# Canon DPP or Lightroom



## tacomadm18 (Oct 13, 2010)

So here's my question, I'm sure there is no right or wrong answer, but I'm wondering what makes more sense for the future.

I'm currently using Canon DPP 3.9, I shoot RAW, and I use Picasa 3 to organize my photo's etc,,, I'm using Picasa because I just like it and have gotten use to using it. I have a workflow that work well for me, at least at this point. 

Does it make more sense to switch to Lightroom 3. Yes, it will be a learning curve, but since I haven't really used it, I'm not sure how it stacks up against DPP. Also, I'm not sure how the organization of photos stacks up against Picasa 3. 

So I guess it's one of those; if it's not broken don't fix it OR Lightroom 3 will give you greater benefits down the road once you get use to using it. 

thanks, thoughts


----------



## Sw1tchFX (Oct 13, 2010)

dump both and just use LR. there really is not much of a  learning curve, it's incredibly easy for an adobe product.


----------



## Big Mike (Oct 13, 2010)

Lightroom, hands down.


----------



## Jon0807 (Nov 6, 2010)

I've used DPP for quite a while until I got a hold of LR and I must say it is a much better PP program than DPP.  I believe you can even download a trial version of LR from Adobe's website and try it out.  The only thing about LR that I've found I have a hard time with is printing.  I have yet to figure out how to print out different pictures on one sheet without going through the trouble of creating grids and whatnot.  Also for some reason LR prints darker than what you see on screen.  It might have something to do with my settings cause I'm still not yet affluent with it.


----------



## KmH (Nov 6, 2010)

Jon0807 said:


> The only thing about LR that I've found I have a hard time with is printing.
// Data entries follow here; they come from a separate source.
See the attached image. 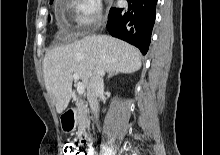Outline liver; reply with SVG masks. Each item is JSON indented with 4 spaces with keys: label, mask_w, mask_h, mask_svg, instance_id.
<instances>
[{
    "label": "liver",
    "mask_w": 220,
    "mask_h": 155,
    "mask_svg": "<svg viewBox=\"0 0 220 155\" xmlns=\"http://www.w3.org/2000/svg\"><path fill=\"white\" fill-rule=\"evenodd\" d=\"M141 53L130 44L108 35H91L47 52L43 61L46 90L61 114L72 96L73 74L88 88L95 69L133 73L141 68Z\"/></svg>",
    "instance_id": "6515ba94"
}]
</instances>
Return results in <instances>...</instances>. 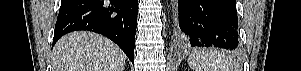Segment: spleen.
<instances>
[{
    "instance_id": "spleen-1",
    "label": "spleen",
    "mask_w": 301,
    "mask_h": 71,
    "mask_svg": "<svg viewBox=\"0 0 301 71\" xmlns=\"http://www.w3.org/2000/svg\"><path fill=\"white\" fill-rule=\"evenodd\" d=\"M187 61L194 71H238L237 61L224 52L198 51L191 54Z\"/></svg>"
}]
</instances>
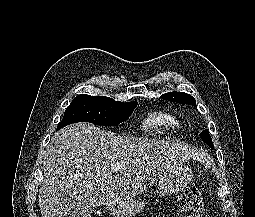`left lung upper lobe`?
<instances>
[{
  "mask_svg": "<svg viewBox=\"0 0 255 217\" xmlns=\"http://www.w3.org/2000/svg\"><path fill=\"white\" fill-rule=\"evenodd\" d=\"M161 97L166 99V100H169V101L196 106L195 99L191 95H189L187 93H184V92H170V93L163 94ZM200 138L208 146H210L212 149H214L212 139H211V136H210L208 130H204L203 132H201L200 133Z\"/></svg>",
  "mask_w": 255,
  "mask_h": 217,
  "instance_id": "left-lung-upper-lobe-1",
  "label": "left lung upper lobe"
}]
</instances>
I have yet to figure out how to print out different pictures on one sheet without going through the trouble of creating grids and whatnot. Also for some reason LR prints darker than what you see on screen. It might have something to do with my settings cause I'm still not yet affluent with it.
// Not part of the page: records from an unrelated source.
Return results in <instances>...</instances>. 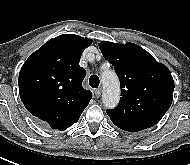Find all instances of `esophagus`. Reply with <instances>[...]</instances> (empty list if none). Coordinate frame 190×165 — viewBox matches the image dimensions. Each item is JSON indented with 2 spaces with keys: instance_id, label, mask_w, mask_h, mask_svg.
Returning <instances> with one entry per match:
<instances>
[{
  "instance_id": "obj_1",
  "label": "esophagus",
  "mask_w": 190,
  "mask_h": 165,
  "mask_svg": "<svg viewBox=\"0 0 190 165\" xmlns=\"http://www.w3.org/2000/svg\"><path fill=\"white\" fill-rule=\"evenodd\" d=\"M94 95L96 98H99L101 95V88H97L94 90Z\"/></svg>"
}]
</instances>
A computer display is backlit...a print is front lit...they will always look different.

To see an approximation of what a print will look like on a computer display requires soft-proofing, something Lightroom cannot do.

To properly manage prints, you must profile your editing monitor, use the ICC printer profile of the machine that will make the prints, and plug those into Photoshop CS, where you can soft proof.

In other words Lightroom is not a complete solution for editing digital photos destined for printing. You must also have Photoshop CS.


----------